A estos movimientos de recuperación de la memoria aborigen, en la que también podemos inscribir películas como Generación robada (Rabbit-Proof Fence, 2002) de Phillip Noyce, se han ido uniendo una serie de cintas que podríamos incluir en un renacimiento del western con ambientación australiana. Guiados por las cercanías formales entre el oeste americano y la Australia de los siglos XIX y principios del XX, muchos creadores han encontrado en esos lugares y épocas el momento idóneo para expresar sus ideas en torno a las injusticias cometidas contra los aborígenes, con la fuerza añadida de que la cronología real de los sucesos aumenta nuestra repulsa: a diferencia de lo sucedido en Norteamérica, sabemos que esto pasaba hace mucho menos tiempo del que nos gustaría interponer entre la ignominia y nuestro propio momento.

En esa línea de la reinterpretación del pasado australiano podemos encuadrar también películas como La propuesta (The Proposition, 2005). Es cierto que, aquí, el centro narrativo huye del aborigen, pero aún así no es capaz de ignorarlo, pues su mirada se ha convertido en una constante imposible de evitar, en un lugar común de un cine único. Pero todo esto queda claro en una película estrenada el pasado 2020 y que merece la pena recuperar: Tierras altas, de Stephen Johnson.

La historia de la película puede leerse de dos maneras distintas, dependiendo de nuestra visión acerca del conflicto que nos propone. Si nos ponemos del lado del aborigen, tendríamos una clásica historia de venganza y regreso del hijo pródigo, perdido para la cultura que dejó atrás. Nuestro protagonista apenas recuerda algunos retazos de ese pasado, pero lo asume como propio dado que, pese a la bondad de quienes le criaron, un pastor y su hermana que quieren mostrar las limitaciones de la buena voluntad de los colonizadores, no llegará a ser nunca un miembro de pleno derecho de la nueva civilización que le hurtó a sus verdaderos padres. De ahí que entendamos que el regreso a sus raíces le seduzca, no por alguna cuestión esencialista, sino porque allí puede ser un hombre en plenitud de derechos y deberes.

Mientras tanto, si asumimos la mirada de Travis, el veterano de la Primera Guerra Mundial interpretado con acierto por un muy contenido Simon Baker, la historia cambia. En cierto modo, Travis es el ideal del buen colonizador: respeta a los nativos, trata de evitar su desaparición y hasta venga sus muertes.
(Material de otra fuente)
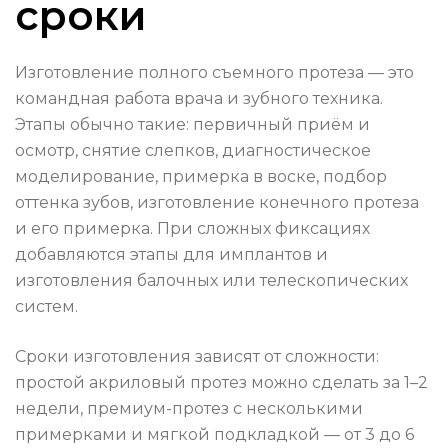
сроки
Изготовление полного съемного протеза — это
командная работа врача и зубного техника.
Этапы обычно такие: первичный приём и
осмотр, снятие слепков, диагностическое
моделирование, примерка в воске, подбор
оттенка зубов, изготовление конечного протеза
и его примерка. При сложных фиксациях
добавляются этапы для имплантов и
изготовления балочных или телескопических
систем.
Сроки изготовления зависят от сложности:
простой акриловый протез можно сделать за 1–2
недели, премиум-протез с несколькими
примерками и мягкой подкладкой — от 3 до 6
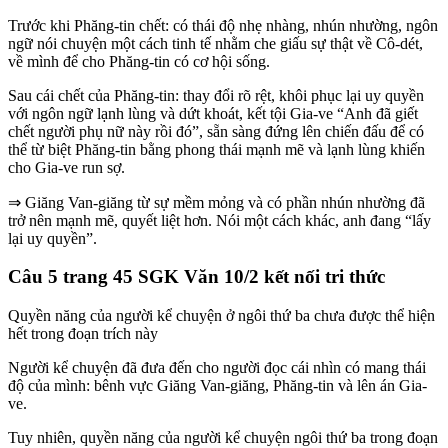
Trước khi Phăng-tin chết: có thái độ nhẹ nhàng, nhún nhường, ngôn
ngữ nói chuyện một cách tinh tế nhằm che giấu sự thật về Cô-dét,
về mình để cho Phăng-tin có cơ hội sống.
Sau cái chết của Phăng-tin: thay đổi rõ rệt, khôi phục lại uy quyền
với ngôn ngữ lạnh lùng và dứt khoát, kết tội Gia-ve “Anh đã giết
chết người phụ nữ này rồi đó”, sẵn sàng đứng lên chiến đấu để có
thể từ biệt Phăng-tin bằng phong thái mạnh mẽ và lạnh lùng khiến
cho Gia-ve run sợ.
⇒ Giăng Van-giăng từ sự mềm mỏng và có phần nhún nhường đã
trở nên mạnh mẽ, quyết liệt hơn. Nói một cách khác, anh đang “lấy
lại uy quyền”.
Câu 5 trang 45 SGK Văn 10/2 kết nối tri thức
Quyền năng của người kể chuyện ở ngôi thứ ba chưa được thể hiện
hết trong đoạn trích này
Người kể chuyện đã đưa đến cho người đọc cái nhìn có mang thái
độ của mình: bênh vực Giăng Van-giăng, Phăng-tin và lên án Gia-
ve.
Tuy nhiên, quyền năng của người kể chuyện ngôi thứ ba trong đoạn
Pero le cuesta tomar una actitud activa, es un observador que solamente reacciona cuando no hay más remedio y sigue atado a un sistema que, en el fondo, también le oprime a él. Su final es poético y efectivo, aunque se nos haya telegrafiado durante prácticamente toda la película. En esto, Tierras altas no guarda sorpresas inesperadas porque, como el destino de los aborígenes australianos, hay veces que no existen huidas inesperadas. En ocasiones sabemos que el destino es inevitable.

Tierras altas es, de esta manera, otra piedra de toque más en la reconstrucción de la memoria colonial australiana, trasladando la acción a un punto tan cercano como la década de los años treinta del siglo XX. Entonces, mientras en Europa el nazismo y el fascismo ascendían, mientras en los Estados Unidos sufrían la Gran Depresión, en Australia los aborígenes seguían siendo ciudadanos de segunda; unos salvajes casi sin derechos a los que una élite de origen anglosajón pretendía ignorar o eliminar. Ese pasado no debe olvidarse nunca y es gracias a películas como esta como se puede mantener vivo para que nos acordemos. Para recordar que hay atrocidades que están más cerca de lo que nos gustaría pensar.